Per ricordare la figura e le opere di San Giovanni Gualberto, a circa mille anni dalla sua morte


TAVARNELLE VAL DI PESA - Grandi celebrazioni sono attese sabato 12 luglio, all’Abbazia di Badia a Passignano, nel Comune di Tavarnelle, per ricordare la figura e le opere di San Giovanni Gualberto, a circa mille anni dalla sua morte. Al santo che fondò la Congregazione Valombrosana, lottò contro ogni forma di corruzione e nel 1951 divenne, su proclamazione del papa Pio XII, patrono dei forestali d’Italia, è dedicata un’intera giornata di commemorazione. 

Alla chiesa di San Michele Arcangelo, dove San Giovanni Gualberto morì e fu seppellito il 12 luglio 1073, è prevista la celebrazione della Santa Messa alle ore 18. Saranno presenti il parroco Don Lorenzo Russo, il vescovo di Fiesole Mario Meini e il sindaco di Tavarnelle David Baroncelli.

La serata proseguirà nel segno della solidarietà con una visita al castello (ore 19) e una cena (ore 20,30) organizzata dagli Amici di Badia, presieduta da Andrea Montagnani, con l’obiettivo di raccogliere fondi da destinare all’organizzazione Unicef e ai bambini di Haiti.
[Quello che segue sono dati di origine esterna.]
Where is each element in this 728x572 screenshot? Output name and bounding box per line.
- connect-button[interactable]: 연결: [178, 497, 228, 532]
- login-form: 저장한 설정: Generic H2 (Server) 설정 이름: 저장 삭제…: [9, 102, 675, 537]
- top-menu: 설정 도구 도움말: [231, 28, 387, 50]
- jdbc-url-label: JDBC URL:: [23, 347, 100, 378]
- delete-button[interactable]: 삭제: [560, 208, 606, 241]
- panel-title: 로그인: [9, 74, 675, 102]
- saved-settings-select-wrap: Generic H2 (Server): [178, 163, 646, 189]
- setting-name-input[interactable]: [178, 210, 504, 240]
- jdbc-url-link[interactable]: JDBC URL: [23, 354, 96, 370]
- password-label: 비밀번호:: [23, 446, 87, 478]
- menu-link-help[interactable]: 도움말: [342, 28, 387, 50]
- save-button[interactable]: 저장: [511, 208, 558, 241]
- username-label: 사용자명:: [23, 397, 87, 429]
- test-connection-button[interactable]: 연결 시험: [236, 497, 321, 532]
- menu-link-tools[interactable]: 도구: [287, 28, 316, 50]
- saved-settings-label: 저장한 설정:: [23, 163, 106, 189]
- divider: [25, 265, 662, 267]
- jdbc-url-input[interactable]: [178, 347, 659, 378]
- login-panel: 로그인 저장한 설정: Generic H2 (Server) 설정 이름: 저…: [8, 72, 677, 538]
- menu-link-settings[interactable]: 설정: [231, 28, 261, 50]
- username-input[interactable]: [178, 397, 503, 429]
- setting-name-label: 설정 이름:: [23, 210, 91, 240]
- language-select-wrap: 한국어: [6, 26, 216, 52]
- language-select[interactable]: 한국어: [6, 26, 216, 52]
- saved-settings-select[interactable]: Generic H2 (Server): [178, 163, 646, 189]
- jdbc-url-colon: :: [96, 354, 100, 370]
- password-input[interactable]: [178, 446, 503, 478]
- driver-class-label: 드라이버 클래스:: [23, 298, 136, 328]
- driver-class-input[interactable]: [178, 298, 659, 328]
Promossa in collaborazione con la Pro Loco di Badia a Passignano, la Misericordia di Barberino e Tavarnelle e l'Unione Comunale del Chianti Fiorentino, l’iniziativa “Rendi speciale il sorriso di un bambino” si terrà lungo le mura del castello di Badia e in caso di maltempo si sposterà all’interno del chiostro dell’Abbazia.
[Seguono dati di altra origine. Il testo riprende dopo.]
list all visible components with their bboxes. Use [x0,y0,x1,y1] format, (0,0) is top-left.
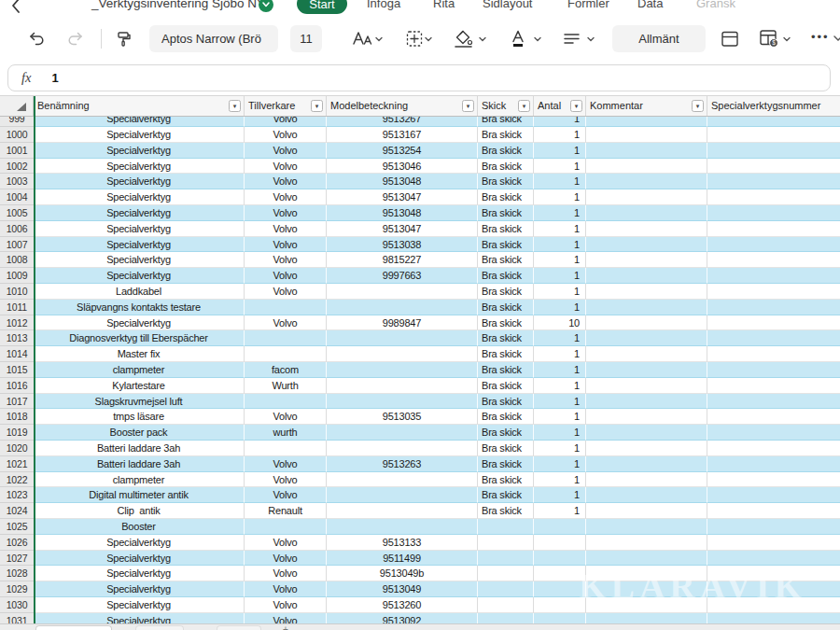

Info e prenotazioni: 338. 8047520

La figura di San Giovanni Gualberto è strettamente legata alla chiesa di Badia dove, oltre ad una cappella a lui dedicata, è presente una scultura di Giovanni Caccini che raffigura il santo del perdono coricato sul sepolcro. “Anche nella frazione di Sambuca - rileva il sindaco David Baroncelli – sono presenti tracce e testimonianze che rievocano la storia del santo; a lui è dedicato un percorso a più tappe lungo la Pesa una delle quali è la cappella nei pressi della località Mulino dell'Abate”.
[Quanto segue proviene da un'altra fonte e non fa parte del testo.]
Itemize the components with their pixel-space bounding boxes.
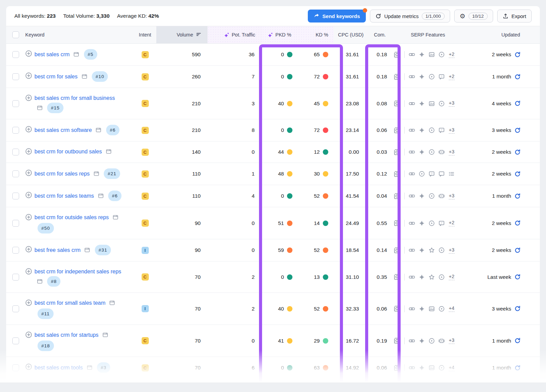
row-checkbox[interactable]: [12, 73, 19, 80]
keyword-link[interactable]: best free sales crm: [34, 247, 81, 253]
serp-snapshot-icon[interactable]: [393, 149, 400, 156]
serp-more-link[interactable]: +2: [449, 74, 455, 80]
add-keyword-icon[interactable]: [25, 331, 32, 338]
serp-preview-icon[interactable]: [102, 331, 108, 341]
row-checkbox[interactable]: [12, 170, 19, 177]
row-checkbox[interactable]: [12, 127, 19, 134]
column-header-volume[interactable]: Volume: [156, 26, 207, 43]
select-all-checkbox[interactable]: [12, 31, 19, 38]
serp-more-link[interactable]: +3: [449, 193, 455, 199]
row-checkbox[interactable]: [12, 149, 19, 155]
keyword-link[interactable]: best crm for sales teams: [34, 193, 94, 199]
refresh-metrics-icon[interactable]: [514, 171, 521, 177]
add-keyword-icon[interactable]: [25, 192, 32, 198]
add-keyword-icon[interactable]: [25, 148, 32, 155]
serp-snapshot-icon[interactable]: [393, 364, 400, 372]
serp-preview-icon[interactable]: [106, 148, 112, 157]
serp-preview-icon[interactable]: [109, 299, 115, 308]
export-button[interactable]: Export: [497, 10, 532, 22]
serp-snapshot-icon[interactable]: [393, 51, 400, 58]
refresh-metrics-icon[interactable]: [514, 193, 521, 199]
serp-more-link[interactable]: +3: [449, 149, 455, 155]
keyword-link[interactable]: best crm for small sales team: [34, 300, 105, 306]
refresh-metrics-icon[interactable]: [514, 247, 521, 254]
serp-snapshot-icon[interactable]: [393, 170, 400, 178]
serp-snapshot-icon[interactable]: [393, 220, 400, 227]
add-keyword-icon[interactable]: [25, 246, 32, 253]
add-keyword-icon[interactable]: [25, 169, 32, 176]
keyword-link[interactable]: best crm for independent sales reps: [34, 269, 121, 274]
keyword-link[interactable]: best sales crm for small business: [34, 95, 115, 101]
serp-more-link[interactable]: +4: [449, 365, 455, 371]
serp-preview-icon[interactable]: [37, 104, 43, 114]
serp-more-link[interactable]: +2: [449, 220, 455, 226]
serp-snapshot-icon[interactable]: [393, 247, 400, 254]
refresh-metrics-icon[interactable]: [514, 365, 521, 371]
keyword-link[interactable]: best crm for sales: [34, 74, 77, 79]
row-checkbox[interactable]: [12, 387, 19, 392]
serp-snapshot-icon[interactable]: [393, 305, 400, 312]
serp-preview-icon[interactable]: [94, 170, 99, 179]
refresh-metrics-icon[interactable]: [514, 305, 521, 312]
add-keyword-icon[interactable]: [25, 126, 32, 133]
row-checkbox[interactable]: [12, 364, 19, 371]
refresh-metrics-icon[interactable]: [514, 149, 521, 155]
keyword-link[interactable]: best sales crm tools: [34, 365, 83, 371]
add-keyword-icon[interactable]: [25, 386, 32, 392]
serp-preview-icon[interactable]: [98, 192, 104, 201]
keyword-link[interactable]: best sales crm software: [34, 127, 92, 133]
row-checkbox[interactable]: [12, 100, 19, 107]
serp-more-link[interactable]: +3: [449, 100, 455, 107]
keyword-link[interactable]: best sales crm: [34, 51, 70, 57]
serp-more-link[interactable]: +2: [449, 51, 455, 58]
serp-preview-icon[interactable]: [113, 214, 118, 223]
serp-more-link[interactable]: +2: [449, 387, 455, 392]
row-checkbox[interactable]: [12, 220, 19, 227]
refresh-metrics-icon[interactable]: [514, 51, 521, 58]
row-checkbox[interactable]: [12, 274, 19, 281]
settings-button[interactable]: ⚙ 10/12: [454, 10, 493, 22]
serp-snapshot-icon[interactable]: [393, 100, 400, 107]
serp-more-link[interactable]: +3: [449, 247, 455, 254]
add-keyword-icon[interactable]: [25, 268, 32, 275]
row-checkbox[interactable]: [12, 193, 19, 199]
serp-more-link[interactable]: +3: [449, 127, 455, 134]
send-keywords-button[interactable]: Send keywords: [308, 10, 366, 22]
serp-preview-icon[interactable]: [73, 51, 79, 60]
refresh-metrics-icon[interactable]: [514, 274, 521, 280]
serp-preview-icon[interactable]: [82, 73, 87, 82]
serp-preview-icon[interactable]: [96, 126, 101, 136]
serp-snapshot-icon[interactable]: [393, 73, 400, 80]
keyword-link[interactable]: best sales crm for startups: [34, 332, 99, 338]
refresh-metrics-icon[interactable]: [514, 337, 521, 344]
update-metrics-button[interactable]: Update metrics 1/1,000: [370, 10, 450, 22]
refresh-metrics-icon[interactable]: [514, 387, 521, 392]
refresh-metrics-icon[interactable]: [514, 100, 521, 107]
add-keyword-icon[interactable]: [25, 72, 32, 79]
refresh-metrics-icon[interactable]: [514, 74, 521, 80]
add-keyword-icon[interactable]: [25, 50, 32, 57]
keyword-link[interactable]: best crm for outside sales reps: [34, 214, 109, 220]
serp-snapshot-icon[interactable]: [393, 387, 400, 392]
keyword-link[interactable]: best crm for b2b sales: [34, 387, 88, 392]
serp-preview-icon[interactable]: [84, 246, 90, 256]
serp-snapshot-icon[interactable]: [393, 193, 400, 200]
refresh-metrics-icon[interactable]: [514, 127, 521, 134]
add-keyword-icon[interactable]: [25, 214, 32, 221]
serp-more-link[interactable]: +3: [449, 337, 455, 344]
serp-more-link[interactable]: +2: [449, 274, 455, 280]
keyword-link[interactable]: best crm for sales reps: [34, 171, 90, 177]
add-keyword-icon[interactable]: [25, 94, 32, 101]
serp-preview-icon[interactable]: [37, 278, 43, 287]
keyword-link[interactable]: best crm for outbound sales: [34, 149, 102, 154]
serp-snapshot-icon[interactable]: [393, 337, 400, 344]
serp-more-link[interactable]: +4: [449, 305, 455, 312]
row-checkbox[interactable]: [12, 51, 19, 58]
row-checkbox[interactable]: [12, 247, 19, 254]
serp-snapshot-icon[interactable]: [393, 273, 400, 281]
row-checkbox[interactable]: [12, 337, 19, 344]
refresh-metrics-icon[interactable]: [514, 220, 521, 226]
add-keyword-icon[interactable]: [25, 363, 32, 370]
serp-snapshot-icon[interactable]: [393, 127, 400, 134]
row-checkbox[interactable]: [12, 305, 19, 312]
Secondo la tradizione, quello della Cappella è il luogo che ospita il masso miracoloso che curava Giovanni Gualberto “da penosa ischiade”, come rivela la lapide collocata nell'atrio. Il santo, in preghiera, vi si sdraiava, sofferente lasciando impressa la forma del proprio corpo. Intorno al masso fu costruito un primo capitello votivo nel 1671. La chiesetta attuale fu costruita in sostituzione dell'antico capitello votivo nel 1856. All’interno si trova un dipinto del pittore Pietro Pezzati che raffigura San Giovanni Gualberto in preghiera illuminato dalla luce divina. Altri elementi legati al percorso del santo sono il Mulino dell'Abate, dove il santo portava a macinare il proprio frumento, e la presenza dei massi lungo la Pesa che, secondo la leggenda, il diavolo avrebbe scagliato contro il santo in preghiera.